*Task item*
Begin at the line containing "نگاهی به حضور استاندار بوشهر در سفر" and give again every line to the end of the records, exactly, without the pictures.
─── Record extracts
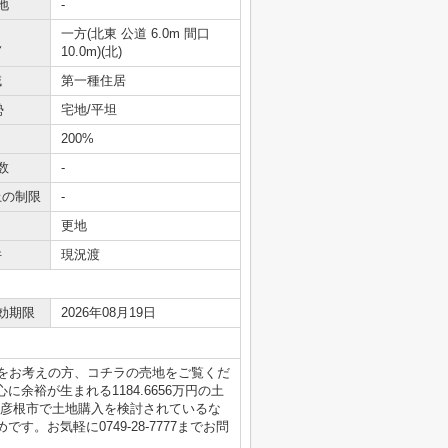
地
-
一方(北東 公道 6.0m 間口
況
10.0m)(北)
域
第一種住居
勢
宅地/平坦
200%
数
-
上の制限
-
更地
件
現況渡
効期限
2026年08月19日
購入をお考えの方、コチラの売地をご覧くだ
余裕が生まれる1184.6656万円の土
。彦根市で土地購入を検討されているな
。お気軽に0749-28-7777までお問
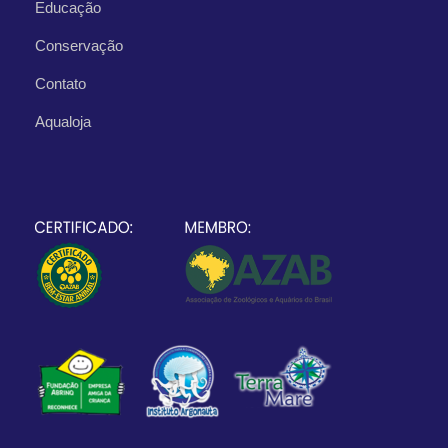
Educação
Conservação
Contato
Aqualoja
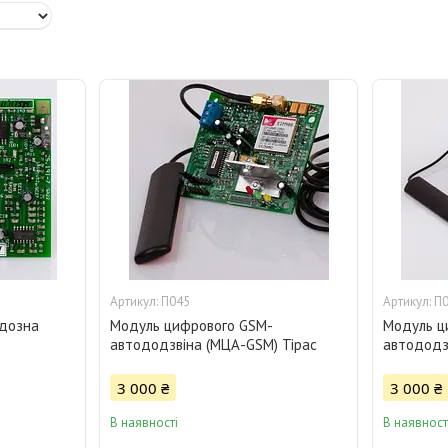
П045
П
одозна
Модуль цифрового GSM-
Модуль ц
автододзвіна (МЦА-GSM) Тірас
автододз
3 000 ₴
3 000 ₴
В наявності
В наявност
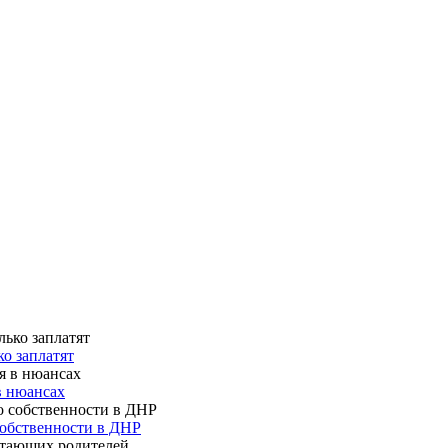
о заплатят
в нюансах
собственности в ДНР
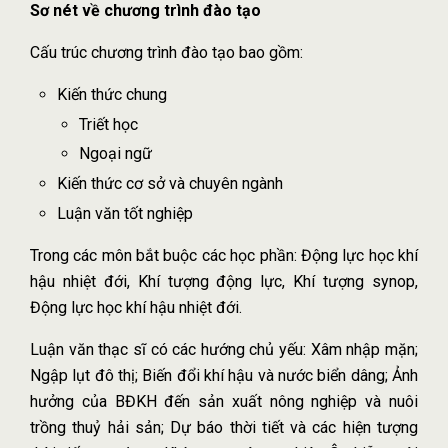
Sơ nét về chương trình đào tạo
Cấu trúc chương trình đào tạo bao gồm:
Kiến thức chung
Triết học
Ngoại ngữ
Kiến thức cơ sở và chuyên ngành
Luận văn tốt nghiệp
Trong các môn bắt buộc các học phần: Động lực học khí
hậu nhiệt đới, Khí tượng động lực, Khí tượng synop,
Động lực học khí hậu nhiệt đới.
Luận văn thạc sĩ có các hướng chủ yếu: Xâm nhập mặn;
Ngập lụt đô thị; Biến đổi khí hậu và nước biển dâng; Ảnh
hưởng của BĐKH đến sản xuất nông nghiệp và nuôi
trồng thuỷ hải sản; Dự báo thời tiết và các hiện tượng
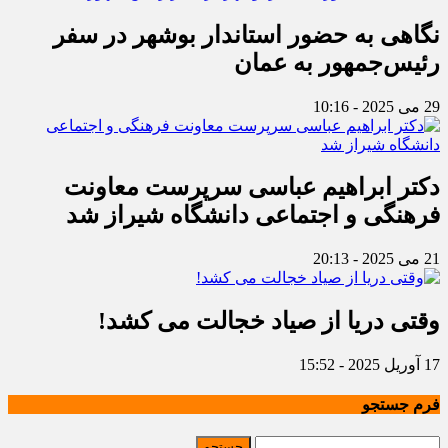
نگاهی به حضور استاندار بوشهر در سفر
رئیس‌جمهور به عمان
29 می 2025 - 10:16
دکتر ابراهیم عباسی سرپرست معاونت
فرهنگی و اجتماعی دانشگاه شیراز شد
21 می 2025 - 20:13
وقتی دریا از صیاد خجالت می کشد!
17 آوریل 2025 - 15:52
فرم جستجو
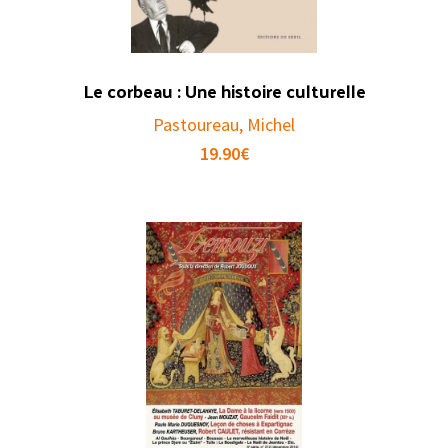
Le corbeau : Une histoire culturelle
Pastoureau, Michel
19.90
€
──────
*Response to this exercise*
نگاهی به حضور استاندار بوشهر در سفر
رئیس‌جمهور به عمان
29 می 2025 - 10:16
دکتر ابراهیم عباسی سرپرست معاونت
فرهنگی و اجتماعی دانشگاه شیراز شد
21 می 2025 - 20:13
وقتی دریا از صیاد خجالت می کشد!
17 آوریل 2025 - 15:52
فرم جستجو
Le corbeau : Une histoire culturelle
Pastoureau, Michel
19.90
€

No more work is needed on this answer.